Long-term concern in the field of home appliances Ovilvy net assistant president Zhang Yanbin told reporters that the growth rate of household electrical appliance enterprises is the external environment and internal business of the double results of China's macroeconomic stabilization rose to improve the performance of household electrical appliance enterprises to provide an external environment, real estate on the home appliance industry Of the lag effect driven by the performance of household electrical appliance enterprises from the enterprise itself, these companies in recent years are entering high-end products, to achieve better profitability.
Last year, the hot property market this year, an important background for the growth of household electrical appliance business performance.Zhang Yanbin said that the home appliance industry has a high dependence on the real estate industry, and six months to one year's lag period.At the end of September last year, before the introduction of real estate control policies, the property market is very hot , Led the home appliance market this year's growth.
Gree in March this year, the EGM, Gree also told investors that the relative delay in the air conditioning industry real estate about 10 months to a year or so, the real estate last year, the hot air-conditioning sales this year will be helpful.

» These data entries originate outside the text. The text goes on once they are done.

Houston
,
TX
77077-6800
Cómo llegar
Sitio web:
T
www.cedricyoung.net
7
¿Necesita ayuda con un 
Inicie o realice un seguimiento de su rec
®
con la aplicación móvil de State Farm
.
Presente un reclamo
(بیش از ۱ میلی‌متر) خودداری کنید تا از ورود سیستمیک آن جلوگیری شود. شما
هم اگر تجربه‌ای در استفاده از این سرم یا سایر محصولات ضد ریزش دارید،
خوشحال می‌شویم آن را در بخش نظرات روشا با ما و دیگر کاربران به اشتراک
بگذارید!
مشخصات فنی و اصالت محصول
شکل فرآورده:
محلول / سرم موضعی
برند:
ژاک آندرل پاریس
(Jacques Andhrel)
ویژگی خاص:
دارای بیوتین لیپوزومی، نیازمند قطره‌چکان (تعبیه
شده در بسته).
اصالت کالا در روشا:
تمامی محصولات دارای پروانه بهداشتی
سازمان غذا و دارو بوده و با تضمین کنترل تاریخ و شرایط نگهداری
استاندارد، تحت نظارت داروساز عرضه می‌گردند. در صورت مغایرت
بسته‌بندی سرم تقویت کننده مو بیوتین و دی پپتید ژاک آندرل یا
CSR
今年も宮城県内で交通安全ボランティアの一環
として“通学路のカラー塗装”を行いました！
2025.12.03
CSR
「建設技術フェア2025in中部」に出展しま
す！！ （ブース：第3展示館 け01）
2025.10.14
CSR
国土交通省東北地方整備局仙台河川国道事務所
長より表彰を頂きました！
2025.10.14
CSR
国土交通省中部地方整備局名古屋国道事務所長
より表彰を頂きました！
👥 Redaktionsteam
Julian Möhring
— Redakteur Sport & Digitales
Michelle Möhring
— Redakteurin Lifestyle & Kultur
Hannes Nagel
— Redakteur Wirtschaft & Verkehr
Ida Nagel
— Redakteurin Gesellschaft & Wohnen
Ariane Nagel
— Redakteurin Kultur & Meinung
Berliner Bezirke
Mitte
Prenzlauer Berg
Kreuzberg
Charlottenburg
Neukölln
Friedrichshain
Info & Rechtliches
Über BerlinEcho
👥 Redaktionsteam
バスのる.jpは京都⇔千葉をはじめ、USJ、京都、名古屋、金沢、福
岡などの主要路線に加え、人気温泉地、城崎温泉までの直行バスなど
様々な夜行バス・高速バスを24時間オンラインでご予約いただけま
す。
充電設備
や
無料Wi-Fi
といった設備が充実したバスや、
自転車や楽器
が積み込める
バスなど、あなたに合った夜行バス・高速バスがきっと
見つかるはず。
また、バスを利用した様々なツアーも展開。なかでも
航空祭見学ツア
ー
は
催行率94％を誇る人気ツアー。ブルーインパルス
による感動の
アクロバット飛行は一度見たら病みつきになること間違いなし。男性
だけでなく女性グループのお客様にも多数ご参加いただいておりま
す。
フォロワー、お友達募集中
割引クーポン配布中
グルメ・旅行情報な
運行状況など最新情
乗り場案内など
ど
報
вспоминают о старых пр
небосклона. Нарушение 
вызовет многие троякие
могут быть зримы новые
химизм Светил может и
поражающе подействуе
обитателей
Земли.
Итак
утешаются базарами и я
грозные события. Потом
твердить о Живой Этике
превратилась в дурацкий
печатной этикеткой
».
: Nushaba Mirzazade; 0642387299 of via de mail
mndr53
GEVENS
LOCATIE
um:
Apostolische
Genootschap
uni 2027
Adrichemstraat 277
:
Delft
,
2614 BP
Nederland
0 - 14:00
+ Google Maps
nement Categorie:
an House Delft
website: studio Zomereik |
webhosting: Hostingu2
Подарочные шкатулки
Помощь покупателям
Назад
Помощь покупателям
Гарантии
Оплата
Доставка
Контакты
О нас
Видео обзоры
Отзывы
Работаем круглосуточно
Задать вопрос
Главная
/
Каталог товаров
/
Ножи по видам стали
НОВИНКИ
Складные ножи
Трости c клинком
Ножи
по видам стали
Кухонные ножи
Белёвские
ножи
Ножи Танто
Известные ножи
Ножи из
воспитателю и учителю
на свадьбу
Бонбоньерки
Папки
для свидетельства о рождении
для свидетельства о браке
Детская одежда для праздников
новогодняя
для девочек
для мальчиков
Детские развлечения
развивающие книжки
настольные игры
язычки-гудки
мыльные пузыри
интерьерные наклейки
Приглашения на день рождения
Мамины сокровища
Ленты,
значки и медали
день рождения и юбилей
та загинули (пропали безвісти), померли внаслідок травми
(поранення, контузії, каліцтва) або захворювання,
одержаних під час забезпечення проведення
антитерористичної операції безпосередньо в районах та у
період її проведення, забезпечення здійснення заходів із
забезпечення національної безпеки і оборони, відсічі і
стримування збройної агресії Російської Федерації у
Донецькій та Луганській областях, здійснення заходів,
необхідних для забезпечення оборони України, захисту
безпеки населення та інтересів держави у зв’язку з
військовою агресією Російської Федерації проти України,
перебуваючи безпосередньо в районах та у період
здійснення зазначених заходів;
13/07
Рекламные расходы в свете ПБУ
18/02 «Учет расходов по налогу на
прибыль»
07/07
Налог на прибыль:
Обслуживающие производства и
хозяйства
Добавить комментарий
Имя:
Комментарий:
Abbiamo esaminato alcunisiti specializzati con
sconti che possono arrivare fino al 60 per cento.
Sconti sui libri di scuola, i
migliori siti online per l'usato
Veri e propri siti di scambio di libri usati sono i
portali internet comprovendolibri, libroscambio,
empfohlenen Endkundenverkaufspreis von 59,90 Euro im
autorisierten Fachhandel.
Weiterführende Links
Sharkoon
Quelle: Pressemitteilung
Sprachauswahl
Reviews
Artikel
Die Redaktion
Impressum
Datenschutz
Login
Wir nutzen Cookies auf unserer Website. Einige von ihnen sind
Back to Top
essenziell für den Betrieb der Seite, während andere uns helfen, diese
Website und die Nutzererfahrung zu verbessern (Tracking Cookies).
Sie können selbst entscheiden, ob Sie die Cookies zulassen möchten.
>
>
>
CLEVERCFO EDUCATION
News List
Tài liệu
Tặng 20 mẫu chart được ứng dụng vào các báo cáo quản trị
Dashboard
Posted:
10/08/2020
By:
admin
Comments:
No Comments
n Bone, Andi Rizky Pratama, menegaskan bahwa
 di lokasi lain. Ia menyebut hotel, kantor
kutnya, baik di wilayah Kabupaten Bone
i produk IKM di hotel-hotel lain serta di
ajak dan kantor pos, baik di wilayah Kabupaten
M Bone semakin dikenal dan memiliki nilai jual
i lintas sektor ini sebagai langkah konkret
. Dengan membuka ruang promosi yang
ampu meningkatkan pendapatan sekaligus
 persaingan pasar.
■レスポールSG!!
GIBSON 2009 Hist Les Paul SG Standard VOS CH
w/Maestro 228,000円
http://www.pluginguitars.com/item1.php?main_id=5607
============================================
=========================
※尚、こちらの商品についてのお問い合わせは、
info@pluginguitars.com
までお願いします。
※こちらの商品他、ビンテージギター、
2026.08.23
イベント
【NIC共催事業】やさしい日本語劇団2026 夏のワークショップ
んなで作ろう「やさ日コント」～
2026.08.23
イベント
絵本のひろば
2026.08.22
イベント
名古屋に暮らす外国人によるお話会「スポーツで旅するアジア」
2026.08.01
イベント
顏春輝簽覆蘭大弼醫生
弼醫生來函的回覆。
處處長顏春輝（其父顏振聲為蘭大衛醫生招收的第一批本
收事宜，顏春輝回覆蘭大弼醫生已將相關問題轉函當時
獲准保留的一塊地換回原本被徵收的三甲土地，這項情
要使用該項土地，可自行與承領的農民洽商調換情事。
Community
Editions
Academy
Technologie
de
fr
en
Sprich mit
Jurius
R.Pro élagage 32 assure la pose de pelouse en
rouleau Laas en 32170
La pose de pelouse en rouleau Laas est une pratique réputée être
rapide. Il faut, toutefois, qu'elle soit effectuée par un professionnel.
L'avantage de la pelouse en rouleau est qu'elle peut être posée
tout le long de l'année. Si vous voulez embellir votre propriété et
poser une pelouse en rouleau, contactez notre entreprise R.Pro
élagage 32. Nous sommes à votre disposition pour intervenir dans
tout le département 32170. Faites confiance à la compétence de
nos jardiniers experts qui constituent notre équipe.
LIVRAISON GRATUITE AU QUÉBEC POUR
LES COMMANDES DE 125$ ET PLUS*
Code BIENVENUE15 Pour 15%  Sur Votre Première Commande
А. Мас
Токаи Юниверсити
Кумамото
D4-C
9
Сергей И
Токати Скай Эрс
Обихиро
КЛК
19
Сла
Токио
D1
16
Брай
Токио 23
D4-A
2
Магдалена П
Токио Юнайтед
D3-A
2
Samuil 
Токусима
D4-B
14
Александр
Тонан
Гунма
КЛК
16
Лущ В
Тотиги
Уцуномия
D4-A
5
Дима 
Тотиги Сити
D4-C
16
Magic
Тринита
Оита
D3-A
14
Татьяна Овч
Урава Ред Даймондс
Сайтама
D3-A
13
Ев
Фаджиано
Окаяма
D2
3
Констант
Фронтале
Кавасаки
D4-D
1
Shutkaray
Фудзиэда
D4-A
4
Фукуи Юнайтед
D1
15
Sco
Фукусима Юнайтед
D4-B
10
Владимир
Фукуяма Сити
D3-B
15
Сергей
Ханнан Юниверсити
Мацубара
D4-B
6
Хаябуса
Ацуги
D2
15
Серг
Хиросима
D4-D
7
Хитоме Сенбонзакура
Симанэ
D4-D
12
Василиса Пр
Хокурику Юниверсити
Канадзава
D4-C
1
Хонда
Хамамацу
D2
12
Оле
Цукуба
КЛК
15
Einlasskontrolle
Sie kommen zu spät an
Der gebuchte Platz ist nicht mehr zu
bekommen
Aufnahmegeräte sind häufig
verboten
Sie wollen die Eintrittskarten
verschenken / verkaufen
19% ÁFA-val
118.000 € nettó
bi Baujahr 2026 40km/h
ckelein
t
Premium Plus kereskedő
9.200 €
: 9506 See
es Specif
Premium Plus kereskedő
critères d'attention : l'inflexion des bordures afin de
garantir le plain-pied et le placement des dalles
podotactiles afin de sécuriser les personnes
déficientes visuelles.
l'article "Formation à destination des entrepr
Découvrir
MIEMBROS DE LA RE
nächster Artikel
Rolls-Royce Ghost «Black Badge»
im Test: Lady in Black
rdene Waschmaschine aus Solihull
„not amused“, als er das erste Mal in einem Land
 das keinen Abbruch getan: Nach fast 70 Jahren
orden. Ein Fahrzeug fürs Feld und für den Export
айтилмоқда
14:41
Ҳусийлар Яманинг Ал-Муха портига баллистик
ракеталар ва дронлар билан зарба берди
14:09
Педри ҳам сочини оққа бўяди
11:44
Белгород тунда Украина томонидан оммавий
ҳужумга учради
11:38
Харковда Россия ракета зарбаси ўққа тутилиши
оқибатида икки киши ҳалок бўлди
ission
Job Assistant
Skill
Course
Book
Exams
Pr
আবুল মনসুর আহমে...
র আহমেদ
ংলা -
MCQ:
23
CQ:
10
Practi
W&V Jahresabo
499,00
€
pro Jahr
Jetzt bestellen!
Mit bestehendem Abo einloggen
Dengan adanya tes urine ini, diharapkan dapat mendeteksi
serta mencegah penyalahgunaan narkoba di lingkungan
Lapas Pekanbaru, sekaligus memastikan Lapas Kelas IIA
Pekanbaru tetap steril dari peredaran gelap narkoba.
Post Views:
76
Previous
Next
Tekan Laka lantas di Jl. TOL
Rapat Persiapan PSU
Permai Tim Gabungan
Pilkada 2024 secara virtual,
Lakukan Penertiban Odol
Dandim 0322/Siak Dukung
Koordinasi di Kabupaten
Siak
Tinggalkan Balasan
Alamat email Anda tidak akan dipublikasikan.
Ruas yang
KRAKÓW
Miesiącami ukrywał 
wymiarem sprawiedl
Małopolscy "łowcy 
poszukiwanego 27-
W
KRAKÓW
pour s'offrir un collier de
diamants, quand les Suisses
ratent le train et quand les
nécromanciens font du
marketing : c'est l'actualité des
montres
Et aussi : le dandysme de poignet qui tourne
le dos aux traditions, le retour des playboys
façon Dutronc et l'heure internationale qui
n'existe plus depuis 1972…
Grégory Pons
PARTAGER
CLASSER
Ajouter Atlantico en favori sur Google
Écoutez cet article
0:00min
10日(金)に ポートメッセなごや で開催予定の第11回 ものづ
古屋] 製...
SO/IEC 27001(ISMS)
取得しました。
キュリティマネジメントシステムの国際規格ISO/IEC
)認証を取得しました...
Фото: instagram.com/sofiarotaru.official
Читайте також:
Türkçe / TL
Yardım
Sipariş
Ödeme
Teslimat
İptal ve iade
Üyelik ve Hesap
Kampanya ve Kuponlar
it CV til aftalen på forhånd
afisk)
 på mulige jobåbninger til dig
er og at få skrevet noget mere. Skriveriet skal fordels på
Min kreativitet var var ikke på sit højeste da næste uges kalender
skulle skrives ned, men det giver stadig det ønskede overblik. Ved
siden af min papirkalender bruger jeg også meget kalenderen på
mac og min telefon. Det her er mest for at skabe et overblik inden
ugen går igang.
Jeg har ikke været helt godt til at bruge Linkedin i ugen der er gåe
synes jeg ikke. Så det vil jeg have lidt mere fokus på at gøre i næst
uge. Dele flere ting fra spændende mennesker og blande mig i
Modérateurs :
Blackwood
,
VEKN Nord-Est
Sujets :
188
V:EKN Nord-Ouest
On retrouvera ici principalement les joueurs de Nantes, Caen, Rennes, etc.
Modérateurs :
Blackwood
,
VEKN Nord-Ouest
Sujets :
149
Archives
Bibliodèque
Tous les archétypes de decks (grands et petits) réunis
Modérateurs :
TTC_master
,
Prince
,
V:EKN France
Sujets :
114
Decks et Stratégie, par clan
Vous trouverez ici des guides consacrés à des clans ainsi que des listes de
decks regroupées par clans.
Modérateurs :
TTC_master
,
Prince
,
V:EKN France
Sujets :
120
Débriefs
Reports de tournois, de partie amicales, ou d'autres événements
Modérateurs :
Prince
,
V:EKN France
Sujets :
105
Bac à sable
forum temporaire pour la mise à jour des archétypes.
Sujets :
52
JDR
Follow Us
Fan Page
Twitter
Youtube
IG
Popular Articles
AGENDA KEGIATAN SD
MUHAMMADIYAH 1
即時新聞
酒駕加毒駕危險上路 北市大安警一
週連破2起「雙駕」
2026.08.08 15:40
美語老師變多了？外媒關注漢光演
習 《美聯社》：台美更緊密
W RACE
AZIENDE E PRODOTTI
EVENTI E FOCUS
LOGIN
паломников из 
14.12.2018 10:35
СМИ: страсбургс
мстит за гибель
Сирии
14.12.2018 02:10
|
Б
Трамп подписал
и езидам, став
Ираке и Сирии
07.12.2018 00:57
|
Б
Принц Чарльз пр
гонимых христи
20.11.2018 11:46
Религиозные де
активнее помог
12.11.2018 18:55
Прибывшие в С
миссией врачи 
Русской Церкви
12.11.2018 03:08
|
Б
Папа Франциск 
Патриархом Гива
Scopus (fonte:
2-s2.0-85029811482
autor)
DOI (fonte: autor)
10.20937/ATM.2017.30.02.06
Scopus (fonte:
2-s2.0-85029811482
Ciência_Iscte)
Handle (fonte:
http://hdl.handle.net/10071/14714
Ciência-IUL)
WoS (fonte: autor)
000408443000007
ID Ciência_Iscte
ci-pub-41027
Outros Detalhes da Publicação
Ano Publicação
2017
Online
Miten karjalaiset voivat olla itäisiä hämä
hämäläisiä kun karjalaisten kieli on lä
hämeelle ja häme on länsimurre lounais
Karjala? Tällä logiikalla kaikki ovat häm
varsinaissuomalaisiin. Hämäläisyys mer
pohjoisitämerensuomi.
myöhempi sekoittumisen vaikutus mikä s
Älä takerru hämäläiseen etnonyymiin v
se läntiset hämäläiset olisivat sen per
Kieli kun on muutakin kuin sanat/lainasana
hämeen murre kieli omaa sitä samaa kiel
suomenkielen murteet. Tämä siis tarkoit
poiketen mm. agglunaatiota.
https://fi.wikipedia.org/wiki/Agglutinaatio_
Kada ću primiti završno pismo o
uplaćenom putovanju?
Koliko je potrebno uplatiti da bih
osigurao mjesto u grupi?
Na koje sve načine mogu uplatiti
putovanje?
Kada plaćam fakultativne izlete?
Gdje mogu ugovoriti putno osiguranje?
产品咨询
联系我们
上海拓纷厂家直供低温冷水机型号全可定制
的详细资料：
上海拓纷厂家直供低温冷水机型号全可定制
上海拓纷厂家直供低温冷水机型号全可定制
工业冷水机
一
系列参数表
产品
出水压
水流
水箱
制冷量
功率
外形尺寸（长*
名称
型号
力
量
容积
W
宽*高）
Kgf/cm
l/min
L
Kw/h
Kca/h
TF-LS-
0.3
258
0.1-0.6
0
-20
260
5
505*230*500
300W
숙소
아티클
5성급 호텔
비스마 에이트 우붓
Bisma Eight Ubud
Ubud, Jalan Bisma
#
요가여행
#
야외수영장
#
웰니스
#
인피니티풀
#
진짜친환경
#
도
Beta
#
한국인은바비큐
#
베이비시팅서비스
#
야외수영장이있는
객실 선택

Zhang Yanbin that this year, in addition to color TV industry, the home appliance business almost no price war, the whole industry price is the center of the line. The line is the price of the industry, During the promotional activities, the sales of major household electrical appliance enterprises did not increase year on year, but the average price of double-digit growth, to achieve a better profitability.
In the high-end brand to upgrade the competition, Qingdao Haier's Casa Dili brand performance.Hairly quarterly data show that the first three quarters of Casa Dili brand revenue growth of 41%. CITIC Investment Securities Research reported that its' high-end category Big over expected '.
(ETR: KU2) to achieve revenue of 19.8 billion yuan, an increase of 27% over the past year, the United States and the United States, the United States and the United States, %, Pre-tax profit increased by 26%, operating results continued to grow .In addition, from January to September, Midea M & A confirmed the amortization cost of 1.85 billion yuan.
Haier acquired General Electric appliance business this year from January to September contribution of 34.2 billion yuan, attributable to the parent company net profit of 1.88 billion yuan.
It is worth mentioning that last year when the acquisition of the United States, the purchase price of 115 euros per share, compared with the stock price of 36% premium, once caused the 'buy expensive' hot, but after the completion of the acquisition, Stock prices continue to rise this year, as of the press, its share price of 194.5 euros per share, but need to point out that the United States after the acquisition is completed, accounting for 94.6% stake in KUKA, the Norwegian wealth fund accounted for 2% stake in the card, the market There are not many tradable shares available for trading.
Zhang Yanbin that, despite the current cold real estate market, but several home appliance leading enterprises are still room for growth, the overall economic improvement, the appliance market will not turn down as long as the big environment does not change, the next two or three years , Household appliances business good profitability will continue.